─── DATA TO USE ───

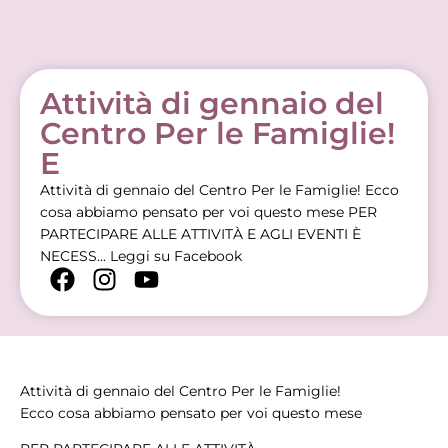
Attività di gennaio del
Centro Per le Famiglie!
E
Attività di gennaio del Centro Per le Famiglie! Ecco
cosa abbiamo pensato per voi questo mese PER
PARTECIPARE ALLE ATTIVITÀ E AGLI EVENTI È
NECESS...
Leggi su Facebook
Attività di gennaio del Centro Per le Famiglie!
Ecco cosa abbiamo pensato per voi questo mese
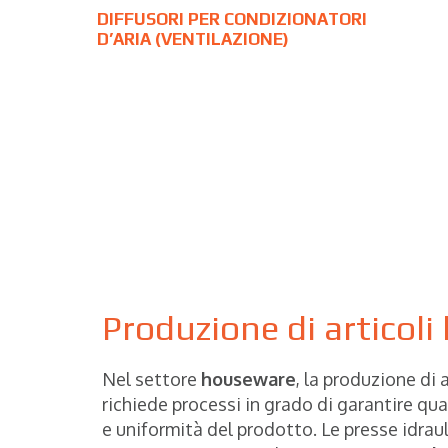
DIFFUSORI PER CONDIZIONATORI
D’ARIA (VENTILAZIONE)
Produzione di articoli
Nel settore
houseware
, la produzione di a
richiede processi in grado di garantire qua
e uniformità del prodotto. Le presse idra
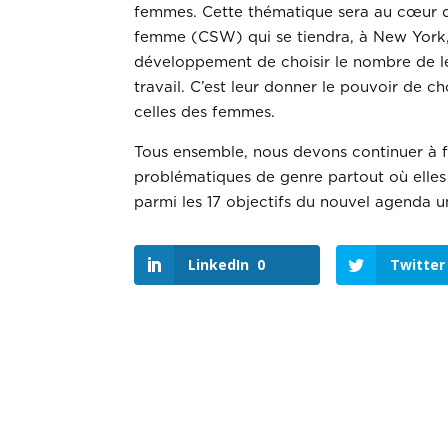
femmes. Cette thématique sera au cœur de
femme (CSW) qui se tiendra, à New York,
développement de choisir le nombre de leu
travail. C’est leur donner le pouvoir de c
celles des femmes.
Tous ensemble, nous devons continuer à f
problématiques de genre partout où elles s
parmi les 17 objectifs du nouvel agenda 
LinkedIn
0
Twitter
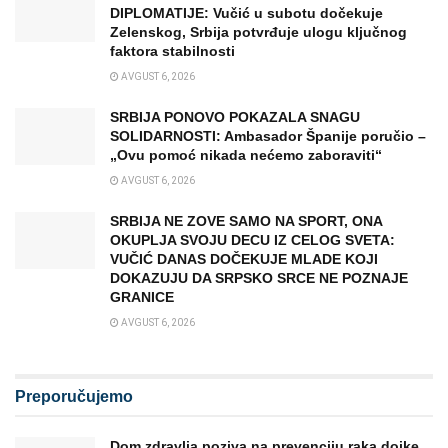
DIPLOMATIJE: Vučić u subotu dočekuje
Zelenskog, Srbija potvrđuje ulogu ključnog
faktora stabilnosti
AVGUST 6, 2026
SRBIJA PONOVO POKAZALA SNAGU
SOLIDARNOSTI: Ambasador Španije poručio –
„Ovu pomoć nikada nećemo zaboraviti“
AVGUST 6, 2026
SRBIJA NE ZOVE SAMO NA SPORT, ONA
OKUPLJA SVOJU DECU IZ CELOG SVETA:
VUČIĆ DANAS DOČEKUJE MLADE KOJI
DOKAZUJU DA SRPSKO SRCE NE POZNAJE
GRANICE
AVGUST 6, 2026
Preporučujemo
Dom zdravlja poziva na prevenciju raka dojke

───

(TO DO): If a line in the records holds the word "Ecco", count it, then give only the total.

(SOLVED EXERCISE): 2